Station: [12] FROM SACK TO SILO
In front of the tasting table, there’s a large-scale photograph of the harbour taken in 1992. On the right of the shot, you can see the part of the Speicherstadt that was built during the first construction phase from 1885 to 1888. Our location, the coffee warehouse built in 1896, was part of the second construction phase and is not included in this view.
In the foreground is the former coffee storage facility, marked by a red pin. The facility was established in 1956, and in 1975, the world's first green coffee silo opened there to store loose coffee. Eight years later, the facility was expanded to add the three tall green silo towers. In the photograph, they can be seen to the right of the first white silo.

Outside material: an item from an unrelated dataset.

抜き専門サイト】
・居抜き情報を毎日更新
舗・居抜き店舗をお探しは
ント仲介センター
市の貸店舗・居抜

In the early days, coffee arrived in sacks, which were opened and emptied into the silo. In 1989, 14 years after the first coffee silo was built, the first container of loose coffee arrived in Hamburg. These days, most coffee is delivered loose in containers.

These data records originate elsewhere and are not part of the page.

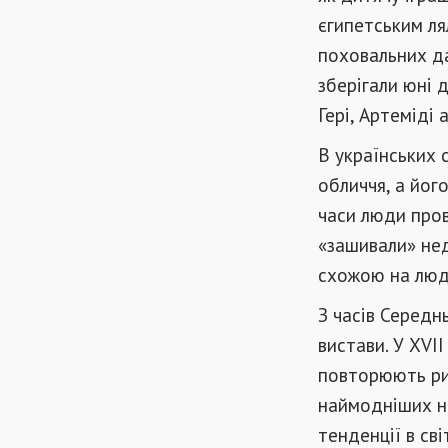
єгипетським лял
поховальних дар
зберігали юні 
Гері, Артеміді
В українських 
обличчя, а йог
часи люди пров
«зашивали» нед
схожою на люд
З часів Середн
вистави. У XVII
повторюють рис
наймодніших на
тенденції в сві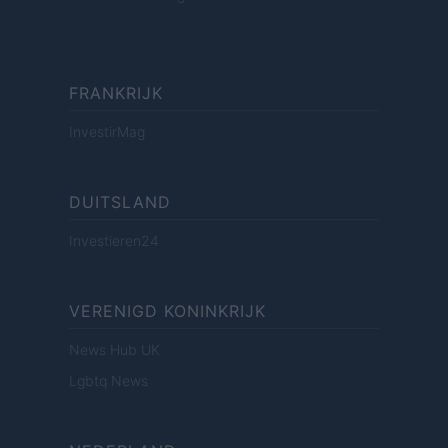
FRANKRIJK
InvestirMag
DUITSLAND
Investieren24
VERENIGD KONINKRIJK
News Hub UK
Lgbtq News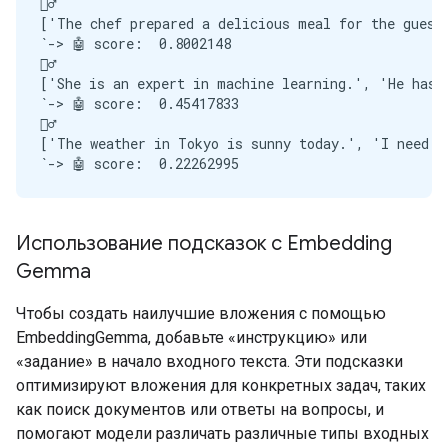
🙋‍♂️

['The chef prepared a delicious meal for the guests
`-> 🤖 score:  0.8002148

🙋‍♂️

['She is an expert in machine learning.', 'He has a
`-> 🤖 score:  0.45417833

🙋‍♂️

['The weather in Tokyo is sunny today.', 'I need to
Использование подсказок с Embedding
Gemma
Чтобы создать наилучшие вложения с помощью
EmbeddingGemma, добавьте «инструкцию» или
«задание» в начало входного текста. Эти подсказки
оптимизируют вложения для конкретных задач, таких
как поиск документов или ответы на вопросы, и
помогают модели различать различные типы входных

Since the warehouse district can’t cope with container transport, coffee storage and processing had to be moved to the Wilhelmsburg district of Hamburg, on the other bank of the River Elbe. All the coffee storage buildings were demolished in keeping with the planning for Hamburg’s HafenCity.
Today, the Coffee Plaza site between the Magellan Terraces and the Überseequartier is occupied by a white, elliptical tower designed by the prominent US architect Richard Meier.
In front of the entrance to the tower is a sculpture, 5 metres or 16 feet tall. It’s a bronze coffee bean created by the Austrian artist Lotte Ranft. The piece was donated by the Neumann Coffee Group, which has its headquarters there. It’s one of the world’s largest companies trading in green coffee.